There are many instances when you can use a prologue in your novel, but make sure it isn’t for the wrong reasons. A prologue can work – take a look at our article here on when it’s ok to use a prologue, but it needs to be handled carefully. If not, this is usually where the problems begin.
Think carefully about using a prologue in your novel if yours falls into one of the five categories below:
1. When You Are Treating the Prologue as a Hook
A prologue should not be there solely to hook a reader – that is the job of Chapter One. If your Chapter One isn’t achieving that, examine your starting point. Could you begin your novel somewhere else where the action is more likely to hook a reader?

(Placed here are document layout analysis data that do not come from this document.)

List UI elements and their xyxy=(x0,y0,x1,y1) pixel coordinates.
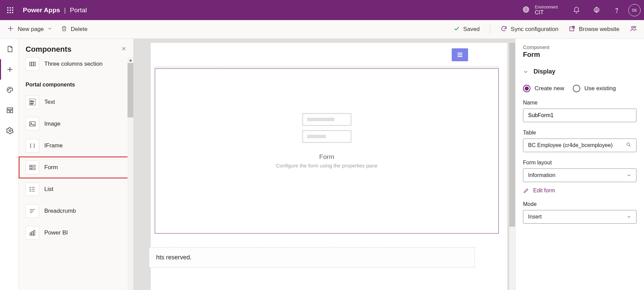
user-avatar[interactable]: DE xyxy=(628,4,641,16)
svg-marker-59 xyxy=(129,59,132,61)
canvas-footer-section[interactable]: hts reserved. xyxy=(149,247,475,268)
search-icon xyxy=(626,142,631,149)
svg-point-27 xyxy=(9,88,10,89)
help-button[interactable] xyxy=(606,0,627,20)
close-panel-button[interactable] xyxy=(121,46,126,53)
chevron-down-icon xyxy=(523,69,528,75)
component-form[interactable]: Form xyxy=(19,157,133,178)
component-iframe[interactable]: IFrame xyxy=(19,135,133,157)
rail-components[interactable] xyxy=(0,59,19,80)
component-label: Three columns section xyxy=(44,61,103,67)
component-image[interactable]: Image xyxy=(19,113,133,135)
new-page-button[interactable]: New page xyxy=(7,25,52,34)
svg-point-6 xyxy=(7,12,9,13)
radio-label: Use existing xyxy=(584,85,616,92)
svg-point-51 xyxy=(30,191,31,192)
name-input-text[interactable] xyxy=(528,112,631,118)
properties-pane: Component Form Display Create new Use ex… xyxy=(515,39,644,290)
table-field-label: Table xyxy=(523,130,636,136)
svg-rect-41 xyxy=(30,122,35,126)
svg-point-1 xyxy=(10,7,11,9)
name-field-label: Name xyxy=(523,100,636,106)
pencil-icon xyxy=(523,188,529,194)
close-icon xyxy=(121,46,126,51)
name-input[interactable] xyxy=(523,109,636,122)
bell-icon xyxy=(573,6,580,14)
environment-picker[interactable]: Environment CIT xyxy=(514,0,566,20)
design-canvas: Form Configure the form using the proper… xyxy=(134,39,515,290)
svg-rect-30 xyxy=(7,110,10,113)
svg-point-63 xyxy=(627,143,630,146)
scrollbar-thumb[interactable] xyxy=(509,43,515,227)
component-text[interactable]: Abcdef Text xyxy=(19,91,133,113)
canvas-scrollbar[interactable] xyxy=(509,43,515,290)
delete-button[interactable]: Delete xyxy=(61,25,88,34)
radio-create-new[interactable]: Create new xyxy=(523,85,564,92)
breadcrumb-icon xyxy=(26,204,39,218)
notifications-button[interactable] xyxy=(566,0,586,20)
help-icon xyxy=(613,6,620,14)
iframe-icon xyxy=(26,139,39,152)
radio-indicator xyxy=(523,85,530,92)
svg-text:def: def xyxy=(30,102,34,105)
component-type-title: Form xyxy=(523,51,636,59)
globe-icon xyxy=(522,6,530,15)
rail-pages[interactable] xyxy=(0,39,19,59)
rail-settings[interactable] xyxy=(0,120,19,141)
sync-config-button[interactable]: Sync configuration xyxy=(500,25,558,34)
image-icon xyxy=(26,117,39,131)
rail-themes[interactable] xyxy=(0,80,19,100)
settings-button[interactable] xyxy=(586,0,606,20)
plus-icon xyxy=(7,25,14,34)
components-panel: Components Three columns section Portal … xyxy=(19,39,134,290)
mobile-nav-toggle[interactable] xyxy=(452,48,468,61)
component-powerbi[interactable]: Power BI xyxy=(19,222,133,244)
brand-title: Power Apps | Portal xyxy=(23,6,87,14)
canvas-page: Form Configure the form using the proper… xyxy=(151,43,507,290)
component-label: Image xyxy=(44,120,60,127)
edit-form-link[interactable]: Edit form xyxy=(523,188,636,194)
chevron-down-icon xyxy=(47,26,52,33)
app-launcher-button[interactable] xyxy=(0,0,20,20)
display-section-toggle[interactable]: Display xyxy=(523,68,636,75)
radio-indicator xyxy=(573,85,580,92)
browse-website-button[interactable]: Browse website xyxy=(569,25,619,34)
svg-rect-56 xyxy=(30,233,31,235)
page-icon xyxy=(6,45,14,53)
svg-point-15 xyxy=(616,12,617,12)
mode-field-label: Mode xyxy=(523,201,636,207)
form-placeholder-row xyxy=(302,113,351,126)
component-breadcrumb[interactable]: Breadcrumb xyxy=(19,200,133,222)
save-status-label: Saved xyxy=(463,26,480,33)
svg-rect-37 xyxy=(34,62,36,66)
text-icon: Abcdef xyxy=(26,95,39,109)
brand-separator: | xyxy=(64,6,66,14)
svg-point-22 xyxy=(632,26,634,28)
svg-point-7 xyxy=(10,12,11,13)
svg-point-28 xyxy=(11,88,11,89)
svg-point-26 xyxy=(8,90,9,90)
components-panel-title: Components xyxy=(26,45,71,54)
powerbi-icon xyxy=(26,226,39,240)
avatar-initials: DE xyxy=(632,8,637,12)
external-link-icon xyxy=(569,25,575,34)
component-label: Text xyxy=(44,99,55,106)
component-list[interactable]: List xyxy=(19,178,133,200)
radio-use-existing[interactable]: Use existing xyxy=(573,85,616,92)
layout-dropdown[interactable]: Information xyxy=(523,168,636,182)
form-source-radio-group: Create new Use existing xyxy=(523,85,636,92)
component-three-columns[interactable]: Three columns section xyxy=(19,57,133,75)
rail-templates[interactable] xyxy=(0,100,19,120)
mode-dropdown[interactable]: Insert xyxy=(523,210,636,224)
scroll-up-arrow-icon xyxy=(128,57,133,63)
section-title: Display xyxy=(534,68,555,75)
canvas-form-component[interactable]: Form Configure the form using the proper… xyxy=(155,68,499,233)
panel-scrollbar[interactable] xyxy=(128,57,133,290)
sync-icon xyxy=(500,25,507,34)
sync-label: Sync configuration xyxy=(511,26,558,33)
gear-icon xyxy=(6,127,14,134)
table-lookup[interactable]: BC Employee (cr4de_bcemployee) xyxy=(523,139,636,152)
scrollbar-thumb[interactable] xyxy=(128,63,133,117)
mode-value: Insert xyxy=(528,214,542,220)
share-button[interactable] xyxy=(630,25,637,34)
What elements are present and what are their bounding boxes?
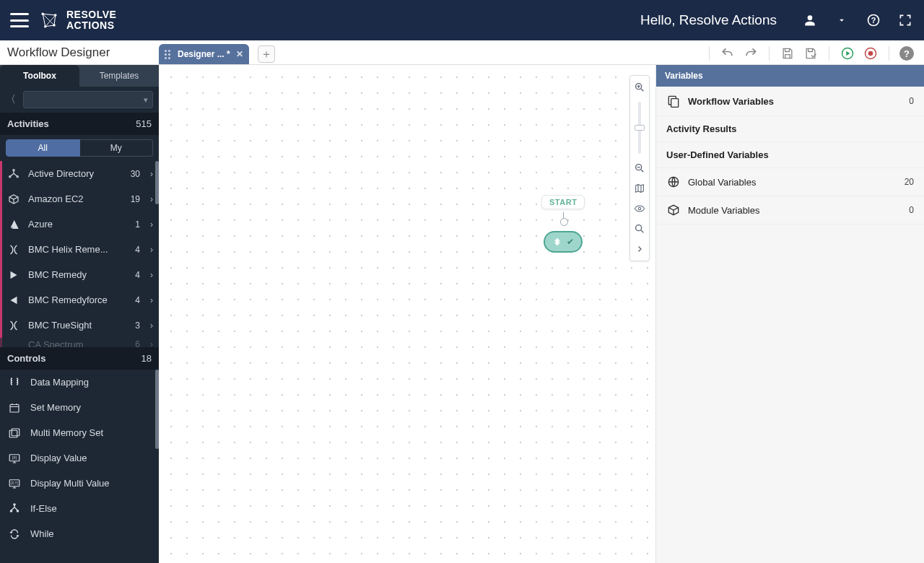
brand: RESOLVE ACTIONS: [39, 9, 116, 32]
run-button[interactable]: [840, 45, 855, 61]
minimap-button[interactable]: [632, 181, 647, 196]
control-item-multi-memory-set[interactable]: Multi Memory Set: [0, 420, 159, 445]
activity-count: 4: [135, 245, 140, 255]
controls-list: Data Mapping Set Memory Multi Memory Set…: [0, 370, 159, 563]
record-button[interactable]: [863, 45, 879, 61]
save-button[interactable]: [780, 45, 796, 61]
save-as-button[interactable]: [803, 45, 819, 61]
bmc-helix-icon: [6, 243, 21, 257]
category-select[interactable]: ▾: [23, 91, 153, 108]
activity-label: Active Directory: [28, 168, 123, 179]
start-label: START: [541, 195, 585, 209]
control-item-set-memory[interactable]: Set Memory: [0, 395, 159, 420]
svg-point-9: [13, 169, 14, 170]
sidebar-tab-templates[interactable]: Templates: [79, 65, 159, 87]
control-item-data-mapping[interactable]: Data Mapping: [0, 370, 159, 395]
filter-all[interactable]: All: [6, 139, 80, 157]
toolbar-help-button[interactable]: ?: [899, 46, 914, 61]
activity-count: 6: [135, 339, 140, 347]
activity-label: BMC TrueSight: [28, 320, 128, 331]
svg-point-25: [636, 225, 642, 231]
sidebar-tabs: Toolbox Templates: [0, 65, 159, 87]
global-variables-count: 20: [905, 177, 914, 187]
user-icon[interactable]: [801, 12, 819, 29]
activity-item-ca-spectrum[interactable]: CA Spectrum 6 ›: [0, 338, 159, 347]
module-variables-row[interactable]: Module Variables 0: [656, 196, 924, 224]
filter-my[interactable]: My: [80, 139, 154, 157]
control-label: Multi Memory Set: [30, 427, 103, 438]
fullscreen-icon[interactable]: [897, 12, 914, 29]
activity-item-active-directory[interactable]: Active Directory 30 ›: [0, 161, 159, 186]
activity-item-amazon-ec2[interactable]: Amazon EC2 19 ›: [0, 186, 159, 211]
while-icon: [7, 527, 22, 541]
hamburger-menu[interactable]: [10, 13, 29, 27]
chevron-right-icon: ›: [150, 339, 153, 347]
zoom-in-button[interactable]: [632, 80, 647, 95]
activity-count: 3: [135, 320, 140, 331]
main: Toolbox Templates 〈 ▾ Activities 515 All…: [0, 65, 924, 563]
activity-item-bmc-remedyforce[interactable]: BMC Remedyforce 4 ›: [0, 287, 159, 313]
activity-item-bmc-remedy[interactable]: BMC Remedy 4 ›: [0, 262, 159, 287]
control-item-display-multi-value[interactable]: [X,Y] Display Multi Value: [0, 471, 159, 496]
undo-button[interactable]: [720, 45, 736, 61]
node-connector[interactable]: [563, 212, 564, 222]
tab-close-icon[interactable]: ✕: [236, 49, 243, 59]
set-memory-icon: [7, 401, 22, 415]
collapse-sidebar-button[interactable]: 〈: [6, 93, 17, 106]
svg-text:?: ?: [871, 16, 876, 25]
workflow-variables-icon: [666, 94, 681, 108]
workflow-variables-row[interactable]: Workflow Variables 0: [656, 87, 924, 116]
activity-label: BMC Remedy: [28, 269, 128, 280]
chevron-right-icon: ›: [150, 169, 153, 179]
activity-item-azure[interactable]: Azure 1 ›: [0, 211, 159, 237]
global-variables-row[interactable]: Global Variables 20: [656, 168, 924, 196]
add-tab-button[interactable]: ＋: [258, 45, 275, 63]
zoom-slider[interactable]: [638, 102, 641, 154]
brand-line1: RESOLVE: [66, 9, 116, 20]
chevron-right-icon: ›: [150, 219, 153, 230]
azure-icon: [6, 217, 21, 232]
activity-results-header[interactable]: Activity Results: [656, 116, 924, 142]
chevron-right-icon: ›: [150, 295, 153, 305]
control-label: Data Mapping: [30, 377, 89, 388]
amazon-ec2-icon: [6, 192, 21, 206]
sidebar-tab-toolbox[interactable]: Toolbox: [0, 65, 79, 87]
zoom-out-button[interactable]: [632, 161, 647, 175]
svg-point-21: [17, 510, 18, 511]
activity-node[interactable]: ✔: [544, 231, 583, 253]
workflow-canvas[interactable]: START ✔: [159, 65, 655, 563]
svg-point-24: [638, 207, 640, 209]
expand-rail-button[interactable]: [632, 242, 647, 256]
help-icon[interactable]: ?: [865, 12, 882, 29]
activities-count: 515: [136, 118, 152, 129]
activity-label: CA Spectrum: [28, 339, 128, 348]
control-item-if-else[interactable]: If-Else: [0, 496, 159, 521]
activities-filter: All My: [0, 135, 159, 161]
activity-count: 1: [135, 219, 140, 230]
svg-point-8: [868, 51, 873, 56]
if-else-icon: [7, 502, 22, 516]
activity-item-bmc-helix-remedy[interactable]: BMC Helix Reme... 4 ›: [0, 237, 159, 262]
sidebar-collapse-row: 〈 ▾: [0, 87, 159, 113]
svg-point-19: [14, 503, 15, 505]
activities-header[interactable]: Activities 515: [0, 113, 159, 135]
chevron-right-icon: ›: [150, 194, 153, 204]
user-dropdown-icon[interactable]: [833, 12, 850, 29]
module-variables-icon: [666, 203, 681, 217]
chevron-right-icon: ›: [150, 245, 153, 255]
workflow-tab[interactable]: Designer ... * ✕: [159, 44, 249, 64]
search-canvas-button[interactable]: [632, 222, 647, 236]
controls-header[interactable]: Controls 18: [0, 347, 159, 370]
redo-button[interactable]: [743, 45, 759, 61]
svg-rect-13: [9, 430, 17, 437]
user-defined-variables-header[interactable]: User-Defined Variables: [656, 142, 924, 168]
zoom-slider-thumb[interactable]: [635, 125, 645, 131]
workflow-tab-label: Designer ... *: [178, 49, 230, 59]
activity-item-bmc-truesight[interactable]: BMC TrueSight 3 ›: [0, 313, 159, 338]
visibility-button[interactable]: [632, 201, 647, 216]
global-variables-icon: [666, 175, 681, 189]
start-node[interactable]: START ✔: [541, 195, 585, 253]
control-item-display-value[interactable]: [X] Display Value: [0, 445, 159, 471]
control-item-while[interactable]: While: [0, 521, 159, 546]
brand-logo-icon: [39, 10, 59, 30]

2. When You Are Using the Prologue as a Brain Dump for Background Story
This is one of the biggest turn-offs at the opening of a novel. Background stories should be woven into the plot, into the personality of the characters and into the way they react to events and people around them. It should never be spoon-fed to the reader as lengthy narrative or explanation at the beginning of the book.
3. When You Are Repeating Word for Word a Scene from Later in the Book
A reader will feel cheated if the prologue is just the repetition of a scene later in the book. The prologue must give us additional information that we could not find out any other way. If you are just repeating a scene from later in the book, are you doing this to set the scene and the atmosphere? If that is the case, that really should be the job of Chapter One – see point number one. Ideally the prologue should be something that if removed, would affect the subsequent understanding of the chapters.
4. When Your Prologue Flows Nicely into Chapter One
It may sound strange, because after all what we want is flowing material, but if your prologue flows nicely into Chapter One, then this should be written as your Chapter One, not as a prologue.
5. When Your Prologue is Unwieldy and Complicated
When you write a prologue, you are asking the reader to do a few things:
- To commit to memory people and events that probably will not be referred to until much later in the book
- Trust you will answer their questions
- Read on without context
All of this you are asking of your reader before you have built trust with them through voice, character and plot. In the meantime, the reader will likely be distracted trying to match up the prologue with subsequent events and characters making it more of a hindrance than a help. Make sure that your prologue only enhances and does not distract or detract.
If you are going to use a prologue, make sure it is a well thought out risk you are taking. Don’t ask too much of your reader at this stage and keep the prologue short and sweet and entertaining. Give it purpose and keep it to the essentials only. Remember that your reader wants to get started on this journey with you as quickly as you want them to keep turning the pages.